Книга I. Поганое семя (Разумовский) - страница 95

Жена его умерла при родах, оставив недоношенного мальчонку, и через него все в жизни Василия шло наперекосяк. Звали сына Митькой. Сызмальства он рос непутевым – ленивым, вороватым, увертливым, как уж. Крал по мелочам, учиться не хотел, рано начал выпивать – позорил отца. В пятнадцатом году, чтобы не попасть на фронт, он стал демонстративно распространять антивоенные листовки, за что и был сослан в Сибирь, в глубокий тыл. Месяц назад Митька вернулся в ореоле мученика и революционера и закуролесил пуще прежнего, пил, крал в соседних поместьях, притащил из города чернявую шалаву, наглую, крикливую, словно непокрытая гусыня. Василий терпел, молчал, но, видно, допекло.

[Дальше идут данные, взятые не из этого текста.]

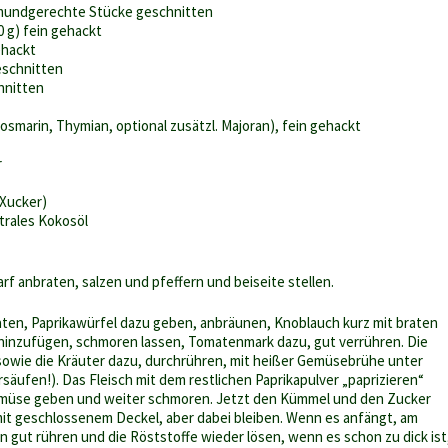
mundgerechte Stücke geschnitten
0 g) fein gehackt
ehackt
geschnitten
hnitten
smarin, Thymian, optional zusätzl. Majoran), fein gehackt
r
 Xucker)
rales Kokosöl
rf anbraten, salzen und pfeffern und beiseite stellen.
aten, Paprikawürfel dazu geben, anbräunen, Knoblauch kurz mit braten
hinzufügen, schmoren lassen, Tomatenmark dazu, gut verrühren. Die
 sowie die Kräuter dazu, durchrühren, mit heißer Gemüsebrühe unter
säufen!). Das Fleisch mit dem restlichen Paprikapulver „paprizieren“
emüse geben und weiter schmoren. Jetzt den Kümmel und den Zucker
it geschlossenem Deckel, aber dabei bleiben. Wenn es anfängt, am
n gut rühren und die Röststoffe wieder lösen, wenn es schon zu dick ist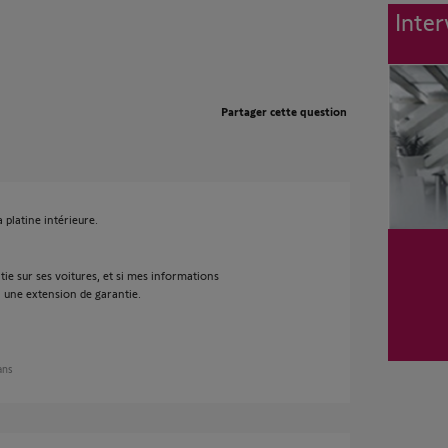
Inter
Partager cette question
a platine intérieure.
ie sur ses voitures, et si mes informations
 une extension de garantie.
 ans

– Ваше превосходительство, Всеволод Назарович. – Он боком протиснул в дверь широкоплечее костлявое тело, метнулся на середину комнаты и вдруг грузно, со всего маху, грохнулся на колени. По его щекам катились крупные слезы. – Как быть-то? Ведь сын он мне, даром что олахарь[1] и тигулевка[2] по нему плачет. Совсем с ним стало невмоготу, куражится, ворует, а сегодня поутру хотел Донца свести с конюшни – копыта тряпками обмотал, чтобы не стучали. Да заседлал его, шалыган[1], вашим седлом с узорным нагрудником. Хорошо, я проснулся, кричу ему: «Стой, чертов сын», а он мне кулачищем в сопатку, на отца родного руку поднял. Лахудра его тоже заерепенилась, ударилась в крик. Я – в ответ, он брыкнулся на землю, тут Мирон кучер подоспел, вдвоем мы его и шалаву евоную скрутили. Так что же мне, Всеволод Назарыч, порешить его? Сорную траву и с поля вон?

Костлявые плечи Василия вздрагивали, по седой клочковатой бороде катились слезы и мешались с кровью, сочившейся из разбитых губ.

– Седло мое боевое хотел взять? Ну-ка, пойдем.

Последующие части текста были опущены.